HOW TO COMPLETE THIS TASK -
Return every line of the data exactly as it appears.

(Collected data entries)

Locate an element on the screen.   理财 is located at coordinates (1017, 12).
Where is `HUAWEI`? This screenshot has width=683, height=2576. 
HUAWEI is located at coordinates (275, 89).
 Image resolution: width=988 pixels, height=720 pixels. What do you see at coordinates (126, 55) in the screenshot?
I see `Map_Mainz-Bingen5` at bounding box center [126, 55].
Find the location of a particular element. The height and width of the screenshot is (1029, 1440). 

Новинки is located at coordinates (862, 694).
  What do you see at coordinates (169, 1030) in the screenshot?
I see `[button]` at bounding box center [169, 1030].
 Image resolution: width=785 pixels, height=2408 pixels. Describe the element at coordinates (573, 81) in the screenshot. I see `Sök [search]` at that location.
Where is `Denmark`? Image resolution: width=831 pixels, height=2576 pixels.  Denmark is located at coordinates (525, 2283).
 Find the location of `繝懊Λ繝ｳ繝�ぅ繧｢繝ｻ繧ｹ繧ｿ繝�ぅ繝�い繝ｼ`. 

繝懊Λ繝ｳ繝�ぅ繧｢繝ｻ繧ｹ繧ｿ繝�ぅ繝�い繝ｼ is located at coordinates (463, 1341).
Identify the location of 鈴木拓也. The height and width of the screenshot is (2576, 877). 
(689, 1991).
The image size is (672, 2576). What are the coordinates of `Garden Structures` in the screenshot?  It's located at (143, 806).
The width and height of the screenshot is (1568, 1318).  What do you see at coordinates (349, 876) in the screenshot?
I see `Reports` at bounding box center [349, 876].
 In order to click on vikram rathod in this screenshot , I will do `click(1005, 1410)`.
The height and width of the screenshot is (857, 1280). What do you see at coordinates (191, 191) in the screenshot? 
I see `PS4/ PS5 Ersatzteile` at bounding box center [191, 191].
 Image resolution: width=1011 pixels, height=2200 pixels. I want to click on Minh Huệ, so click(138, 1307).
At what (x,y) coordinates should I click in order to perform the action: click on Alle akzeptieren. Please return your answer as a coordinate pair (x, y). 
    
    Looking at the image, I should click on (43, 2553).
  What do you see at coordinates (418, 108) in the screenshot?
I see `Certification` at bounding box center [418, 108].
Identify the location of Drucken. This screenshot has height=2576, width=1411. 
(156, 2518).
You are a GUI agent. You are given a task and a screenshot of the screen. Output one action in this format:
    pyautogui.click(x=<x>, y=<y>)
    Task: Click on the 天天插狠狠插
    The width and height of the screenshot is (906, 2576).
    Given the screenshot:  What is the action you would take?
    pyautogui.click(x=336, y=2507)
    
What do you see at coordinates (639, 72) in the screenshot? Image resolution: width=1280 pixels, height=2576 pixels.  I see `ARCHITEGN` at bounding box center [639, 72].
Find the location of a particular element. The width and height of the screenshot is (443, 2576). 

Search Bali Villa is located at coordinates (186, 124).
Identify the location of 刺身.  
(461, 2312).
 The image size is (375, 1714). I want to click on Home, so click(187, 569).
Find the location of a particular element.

RESULT BELOW -
Locate an element on the screen.   理财 is located at coordinates (1017, 12).
Where is `HUAWEI`? This screenshot has width=683, height=2576. 
HUAWEI is located at coordinates (275, 89).
 Image resolution: width=988 pixels, height=720 pixels. What do you see at coordinates (126, 55) in the screenshot?
I see `Map_Mainz-Bingen5` at bounding box center [126, 55].
Find the location of a particular element. The height and width of the screenshot is (1029, 1440). 

Новинки is located at coordinates (862, 694).
  What do you see at coordinates (169, 1030) in the screenshot?
I see `[button]` at bounding box center [169, 1030].
 Image resolution: width=785 pixels, height=2408 pixels. Describe the element at coordinates (573, 81) in the screenshot. I see `Sök [search]` at that location.
Where is `Denmark`? Image resolution: width=831 pixels, height=2576 pixels.  Denmark is located at coordinates (525, 2283).
 Find the location of `繝懊Λ繝ｳ繝�ぅ繧｢繝ｻ繧ｹ繧ｿ繝�ぅ繝�い繝ｼ`. 

繝懊Λ繝ｳ繝�ぅ繧｢繝ｻ繧ｹ繧ｿ繝�ぅ繝�い繝ｼ is located at coordinates (463, 1341).
Identify the location of 鈴木拓也. The height and width of the screenshot is (2576, 877). 
(689, 1991).
The image size is (672, 2576). What are the coordinates of `Garden Structures` in the screenshot?  It's located at (143, 806).
The width and height of the screenshot is (1568, 1318).  What do you see at coordinates (349, 876) in the screenshot?
I see `Reports` at bounding box center [349, 876].
 In order to click on vikram rathod in this screenshot , I will do `click(1005, 1410)`.
The height and width of the screenshot is (857, 1280). What do you see at coordinates (191, 191) in the screenshot? 
I see `PS4/ PS5 Ersatzteile` at bounding box center [191, 191].
 Image resolution: width=1011 pixels, height=2200 pixels. I want to click on Minh Huệ, so click(138, 1307).
At what (x,y) coordinates should I click in order to perform the action: click on Alle akzeptieren. Please return your answer as a coordinate pair (x, y). 
    
    Looking at the image, I should click on (43, 2553).
  What do you see at coordinates (418, 108) in the screenshot?
I see `Certification` at bounding box center [418, 108].
Identify the location of Drucken. This screenshot has height=2576, width=1411. 
(156, 2518).
You are a GUI agent. You are given a task and a screenshot of the screen. Output one action in this format:
    pyautogui.click(x=<x>, y=<y>)
    Task: Click on the 天天插狠狠插
    The width and height of the screenshot is (906, 2576).
    Given the screenshot:  What is the action you would take?
    pyautogui.click(x=336, y=2507)
    
What do you see at coordinates (639, 72) in the screenshot? Image resolution: width=1280 pixels, height=2576 pixels.  I see `ARCHITEGN` at bounding box center [639, 72].
Find the location of a particular element. The width and height of the screenshot is (443, 2576). 

Search Bali Villa is located at coordinates (186, 124).
Identify the location of 刺身.  
(461, 2312).
 The image size is (375, 1714). I want to click on Home, so click(187, 569).
Find the location of a particular element.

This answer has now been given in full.